MAY 24 Blogger CB Forgotston ridicules the recent PR campaign by the state GOP in the wake of a legislative auditor's request to both major parties. The GOP (apparently unaware that the Dems got the same request) started yammering about being targeted because it had "killed" a tax increase. CB finds that laughable, but it's also pretty funny that the GOP was comparing this episode to the IRS scandal (Because the President has so much to do with our state auditor. Right?).
MAY 24 Politico details some recent fund-raising efforts by Sen. David Vitter, which have raised the question of his future political plans. This time, it is a $5,000 per head "bayou weekend" that includes "Cajun cooking" and an all-caps "alligator hunt," the story reports. Funds raised go to a super PAC that can spend money to support Vitter in federal or state races, the story points out.

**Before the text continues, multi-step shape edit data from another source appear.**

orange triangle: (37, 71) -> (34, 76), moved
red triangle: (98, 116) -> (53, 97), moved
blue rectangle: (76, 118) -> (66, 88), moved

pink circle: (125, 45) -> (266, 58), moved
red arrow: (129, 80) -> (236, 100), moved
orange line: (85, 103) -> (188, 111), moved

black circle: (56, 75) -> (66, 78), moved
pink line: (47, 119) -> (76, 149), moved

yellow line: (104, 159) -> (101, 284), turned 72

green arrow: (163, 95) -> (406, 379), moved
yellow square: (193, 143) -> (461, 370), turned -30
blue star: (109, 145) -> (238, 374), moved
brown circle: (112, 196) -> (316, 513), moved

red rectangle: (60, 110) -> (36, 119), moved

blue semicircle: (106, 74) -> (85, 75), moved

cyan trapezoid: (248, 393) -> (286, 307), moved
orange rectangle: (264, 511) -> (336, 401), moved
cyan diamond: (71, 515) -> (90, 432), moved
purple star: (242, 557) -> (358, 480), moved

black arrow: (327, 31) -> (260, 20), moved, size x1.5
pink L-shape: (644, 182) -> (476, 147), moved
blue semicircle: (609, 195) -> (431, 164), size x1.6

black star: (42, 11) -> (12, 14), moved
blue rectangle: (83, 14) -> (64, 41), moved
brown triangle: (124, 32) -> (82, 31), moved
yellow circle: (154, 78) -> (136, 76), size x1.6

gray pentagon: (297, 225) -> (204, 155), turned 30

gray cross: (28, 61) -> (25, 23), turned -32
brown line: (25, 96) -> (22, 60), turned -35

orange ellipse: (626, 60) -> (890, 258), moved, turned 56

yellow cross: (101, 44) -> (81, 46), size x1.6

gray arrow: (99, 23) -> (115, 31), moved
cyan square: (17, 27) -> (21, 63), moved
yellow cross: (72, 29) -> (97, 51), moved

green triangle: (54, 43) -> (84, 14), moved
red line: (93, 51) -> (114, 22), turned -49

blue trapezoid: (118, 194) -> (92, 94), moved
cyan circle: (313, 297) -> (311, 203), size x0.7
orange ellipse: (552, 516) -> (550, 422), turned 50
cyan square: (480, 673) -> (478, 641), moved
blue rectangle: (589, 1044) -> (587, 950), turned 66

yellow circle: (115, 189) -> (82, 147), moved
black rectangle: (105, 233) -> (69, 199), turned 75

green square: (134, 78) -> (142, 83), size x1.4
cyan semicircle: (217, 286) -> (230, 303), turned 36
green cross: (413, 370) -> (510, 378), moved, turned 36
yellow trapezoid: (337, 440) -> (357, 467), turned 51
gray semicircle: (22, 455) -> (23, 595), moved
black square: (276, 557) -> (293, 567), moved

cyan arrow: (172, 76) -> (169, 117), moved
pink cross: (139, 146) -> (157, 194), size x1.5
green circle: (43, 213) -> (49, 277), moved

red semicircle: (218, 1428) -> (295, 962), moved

MAY 24 The pink building on Royal in the quarter was sold at a sheriff's sale Thursday, this Picayune story reports. An injunction that would have halted the sale wasn't enforced because the family failed to post a $150,000 bond, the story reports. So the owner of the mortgages on the building bought it, for nearly $7 million. Now the feuding family will have to negotiate with that company to get a lease on the building that has housed their business for close to 60 years.
MAY 23 This post in Louisiana Voice tells us about a bill by a Winnsboro lege that would require all public high school students to take at least one Course Choice online class in order to graduate. (What?) Blogger Tom Aswell says it's a monument to "waste and corruption," especially in light of the problems he's exposed with the program in recent weeks. Idaho had a similar program, but voters removed it by a 2-1 margin, Aswell says.